> **Activity**
Restate word for word the lines below, from the one containing "第2四半期の決算を発表、依然と厳しい現実にあ" through the final line, with no pictures included.

-------

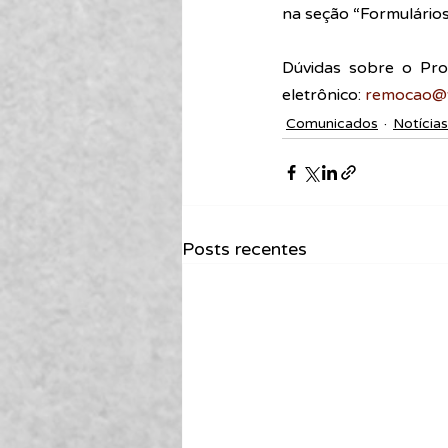
na seção “Formulários”
Dúvidas sobre o Pro
eletrônico: 
remocao@tj
Comunicados
Notícias
Posts recentes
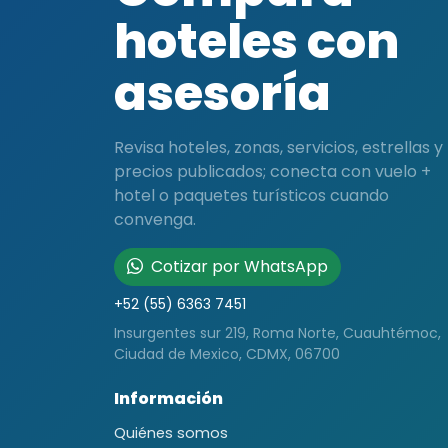
hoteles con
asesoría
Revisa hoteles, zonas, servicios, estrellas y
precios publicados; conecta con vuelo +
hotel o paquetes turísticos cuando
convenga.
Cotizar por WhatsApp
+52 (55) 6363 7451
Insurgentes sur 219, Roma Norte, Cuauhtémoc,
Ciudad de Mexico, CDMX, 06700
Información
Quiénes somos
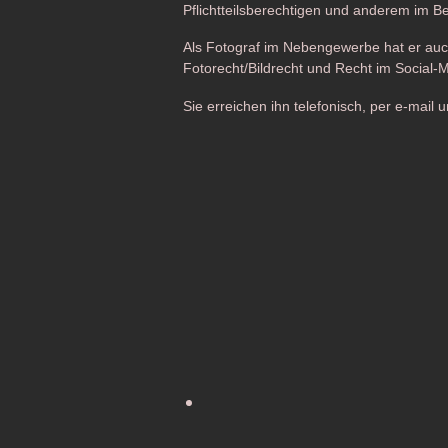
Pflichtteilsberechtigen und anderem im Be
Als Fotograf im Nebengewerbe hat er auc
Fotorecht/Bildrecht und Recht im Social-
Sie erreichen ihn telefonisch, per e-mail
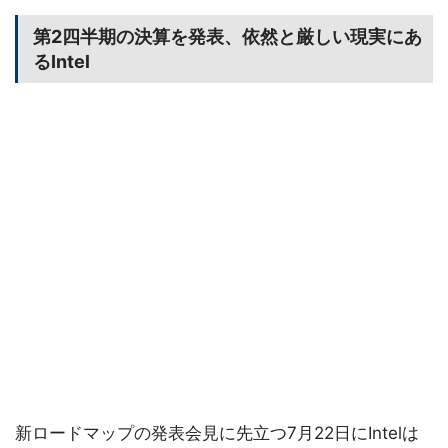
第2四半期の決算を発表、依然と厳しい現実にあ
るIntel
新ロードマップの発表会見に先立つ7月22日にIntelは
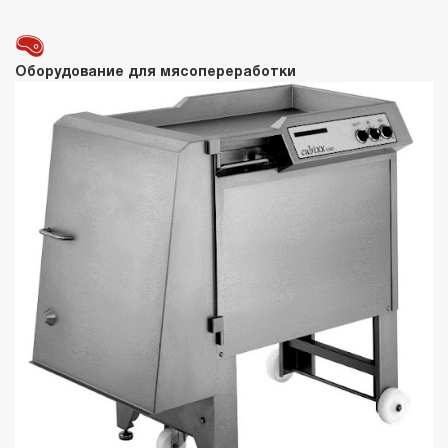
Оборудование для мясопереработки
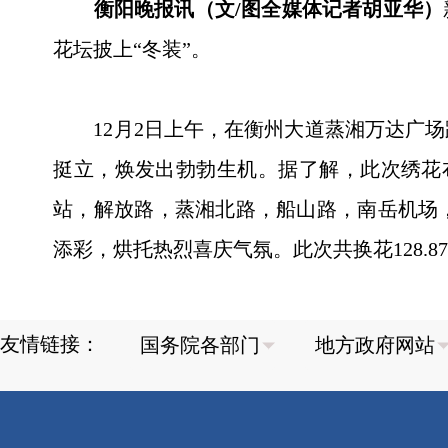
衡阳晚报讯（文/图全媒体记者胡亚华）
花坛披上“冬装”。
12月2日上午，在衡州大道蒸湘万达广场
挺立，焕发出勃勃生机。据了解，此次绣花布
站，解放路，蒸湘北路，船山路，南岳机场
添彩，烘托热烈喜庆气氛。此次共换花128.87
友情链接：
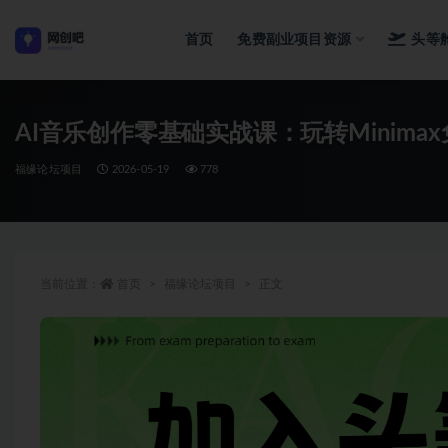
首页
免费副业项目资源
头等
全部
AI音乐创作零基础实战课：玩转Minim
福缘论坛项目
2026-05-19
778
当前位置：
首页
福缘论坛项目
正文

-------

> **Response box**
第2四半期の決算を発表、依然と厳しい現実にあ
るIntel
新ロードマップの発表会見に先立つ7月22日にIntelは
Оборудование для мясопереработки
衡阳晚报讯（文/图全媒体记者胡亚华）
花坛披上“冬装”。
12月2日上午，在衡州大道蒸湘万达广场
挺立，焕发出勃勃生机。据了解，此次绣花布
站，解放路，蒸湘北路，船山路，南岳机场
添彩，烘托热烈喜庆气氛。此次共换花128.87
友情链接：
首页
免费副业项目资源
头等
全部
AI音乐创作零基础实战课：玩转Minim
福缘论坛项目
2026-05-19
778
当前位置：
首页
福缘论坛项目
正文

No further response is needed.